[slurm-users] Jobs waiting while plenty of cpu and memory available

Tue Jul 9 16:07:26 UTC 2019

> From: slurm-users <slurm-users-bounces at lists.schedmd.com> On Behalf Of
> Thomas M. Payerle
> Sent: Tuesday, July 9, 2019 10:23 AM
> 
> Do you have backfill enabled?  This can help in many cases.

Yup - I checked for backfill yesterday. It's backfill.

> If the job with highest priority is quite wide, Slurm will reserve resources for
> it.  E.g., if it requests all of your nodes, then Slurm will reserve all nodes as
> they become idle for the wide job, until no other jobs are running and it can
> finally run. 

Yes! That's totally it. Thanks...

That's helpful advice. I have this per Ole's suggestion:
export SQUEUE_FORMAT="%.18i %.9P %.6q %.8j %.8u %.8a %.10T %.9Q %.10M %.10V %.9l %.6D %.6C %m %R"

Then when I run this, it displays the priority (and a bunch of other fields) and sorts by priority, highest at bottom.
squeue -p batch -S Q
I can see a long list of jobs, some running, some pending (priority), and then one big job at the bottom pending (resources). 

So here's something funny. One user submitted a job that requested 60 cpu's and 400000M of memory. Our largest nodes in that partition have 72 cpu's and 256G of memory. So when a user requests 400G of ram, what would be good behavior? I would like to see slurm reject the job, "job is impossible to run." Instead, slurm keeps slowly growing the priority of that job (because of fairshare) and the job effectively disables the nodes that are trying to free up memory for it. (All the nodes that have enough cpu's). Not just one node that has enough cpu's. This is a combination of *multiple* bad behaviors. Stopping a node that can never satisfy the request is bad... Stopping *all* nodes that have enough cpu's, even though none of them can ever satisfy the request is extra bad.
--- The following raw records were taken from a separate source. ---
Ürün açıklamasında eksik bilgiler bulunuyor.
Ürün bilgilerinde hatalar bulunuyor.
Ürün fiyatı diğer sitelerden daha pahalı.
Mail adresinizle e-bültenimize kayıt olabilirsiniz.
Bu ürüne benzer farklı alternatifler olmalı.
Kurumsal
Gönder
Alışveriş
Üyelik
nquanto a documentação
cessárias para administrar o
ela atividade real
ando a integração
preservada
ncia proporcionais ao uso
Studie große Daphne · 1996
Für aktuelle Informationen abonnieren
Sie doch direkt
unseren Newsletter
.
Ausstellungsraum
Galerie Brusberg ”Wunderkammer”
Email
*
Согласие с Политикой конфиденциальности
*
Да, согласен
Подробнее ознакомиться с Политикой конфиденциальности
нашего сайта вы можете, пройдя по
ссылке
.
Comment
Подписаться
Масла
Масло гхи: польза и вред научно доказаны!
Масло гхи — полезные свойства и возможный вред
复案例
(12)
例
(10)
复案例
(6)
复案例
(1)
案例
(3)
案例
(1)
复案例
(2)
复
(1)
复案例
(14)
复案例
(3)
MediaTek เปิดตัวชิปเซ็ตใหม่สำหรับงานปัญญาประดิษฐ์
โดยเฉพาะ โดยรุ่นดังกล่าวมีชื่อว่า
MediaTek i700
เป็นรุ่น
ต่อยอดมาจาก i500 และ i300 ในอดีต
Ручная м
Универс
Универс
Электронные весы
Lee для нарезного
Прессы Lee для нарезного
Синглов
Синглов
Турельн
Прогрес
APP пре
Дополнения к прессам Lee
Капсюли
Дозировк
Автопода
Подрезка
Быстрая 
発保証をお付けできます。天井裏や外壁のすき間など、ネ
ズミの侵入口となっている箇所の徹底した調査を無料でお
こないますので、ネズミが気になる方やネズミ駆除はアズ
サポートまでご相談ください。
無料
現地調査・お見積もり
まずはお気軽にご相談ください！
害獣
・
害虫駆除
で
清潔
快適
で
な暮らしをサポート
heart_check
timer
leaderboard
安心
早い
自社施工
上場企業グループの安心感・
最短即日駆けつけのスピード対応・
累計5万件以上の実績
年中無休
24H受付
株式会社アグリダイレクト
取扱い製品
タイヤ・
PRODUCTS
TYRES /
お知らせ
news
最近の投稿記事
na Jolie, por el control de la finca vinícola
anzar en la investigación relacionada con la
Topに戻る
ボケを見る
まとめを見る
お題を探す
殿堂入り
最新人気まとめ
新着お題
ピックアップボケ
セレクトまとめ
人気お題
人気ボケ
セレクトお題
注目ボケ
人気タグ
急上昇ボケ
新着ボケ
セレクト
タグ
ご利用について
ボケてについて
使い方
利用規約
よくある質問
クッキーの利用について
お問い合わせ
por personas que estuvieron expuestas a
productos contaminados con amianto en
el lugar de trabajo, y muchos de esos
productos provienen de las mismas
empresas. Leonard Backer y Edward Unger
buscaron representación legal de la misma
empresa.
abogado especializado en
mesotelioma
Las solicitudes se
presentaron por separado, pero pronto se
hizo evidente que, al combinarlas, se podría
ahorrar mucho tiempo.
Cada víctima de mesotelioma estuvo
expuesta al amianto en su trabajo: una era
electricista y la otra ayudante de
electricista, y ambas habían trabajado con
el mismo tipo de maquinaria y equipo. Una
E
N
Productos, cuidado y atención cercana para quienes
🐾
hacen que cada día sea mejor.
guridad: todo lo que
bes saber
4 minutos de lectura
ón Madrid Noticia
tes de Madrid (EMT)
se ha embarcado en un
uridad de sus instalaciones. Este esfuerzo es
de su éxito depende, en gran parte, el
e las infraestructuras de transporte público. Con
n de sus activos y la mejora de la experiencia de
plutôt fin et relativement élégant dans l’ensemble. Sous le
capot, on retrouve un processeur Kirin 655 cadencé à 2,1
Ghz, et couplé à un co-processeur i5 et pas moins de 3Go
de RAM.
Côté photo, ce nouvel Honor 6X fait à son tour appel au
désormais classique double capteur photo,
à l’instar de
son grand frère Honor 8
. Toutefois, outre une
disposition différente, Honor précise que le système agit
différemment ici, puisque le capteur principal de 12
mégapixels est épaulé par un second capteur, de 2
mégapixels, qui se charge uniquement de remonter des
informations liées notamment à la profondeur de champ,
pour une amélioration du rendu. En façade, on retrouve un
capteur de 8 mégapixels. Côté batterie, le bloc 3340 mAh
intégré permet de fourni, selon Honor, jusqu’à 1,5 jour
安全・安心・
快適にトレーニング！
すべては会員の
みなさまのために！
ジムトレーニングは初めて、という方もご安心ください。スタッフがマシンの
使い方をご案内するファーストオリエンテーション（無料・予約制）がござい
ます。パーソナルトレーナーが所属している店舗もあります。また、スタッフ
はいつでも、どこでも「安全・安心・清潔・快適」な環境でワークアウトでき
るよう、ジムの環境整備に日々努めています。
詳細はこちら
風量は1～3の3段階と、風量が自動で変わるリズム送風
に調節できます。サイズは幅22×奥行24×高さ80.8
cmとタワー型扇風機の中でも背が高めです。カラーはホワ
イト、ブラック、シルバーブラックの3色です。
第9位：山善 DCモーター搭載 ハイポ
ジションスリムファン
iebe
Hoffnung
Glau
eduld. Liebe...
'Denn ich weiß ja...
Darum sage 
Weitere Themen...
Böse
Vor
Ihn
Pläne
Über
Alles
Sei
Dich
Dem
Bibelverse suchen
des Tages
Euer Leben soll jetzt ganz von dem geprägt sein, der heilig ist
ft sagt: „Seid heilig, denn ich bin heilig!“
In any event, the problem is solved now. We have an old version of slurm - 17.02.11 - maybe it's a bug that was fixed in a later version. Maybe I can also prevent a reoccurrence in configuration. I'll look and see if I can configure slurm to reject all jobs to partitions that request memory higher than the highest system in the partition. Still, I think that should definitely count as a slurm bug. Very bad behavior.

Thanks!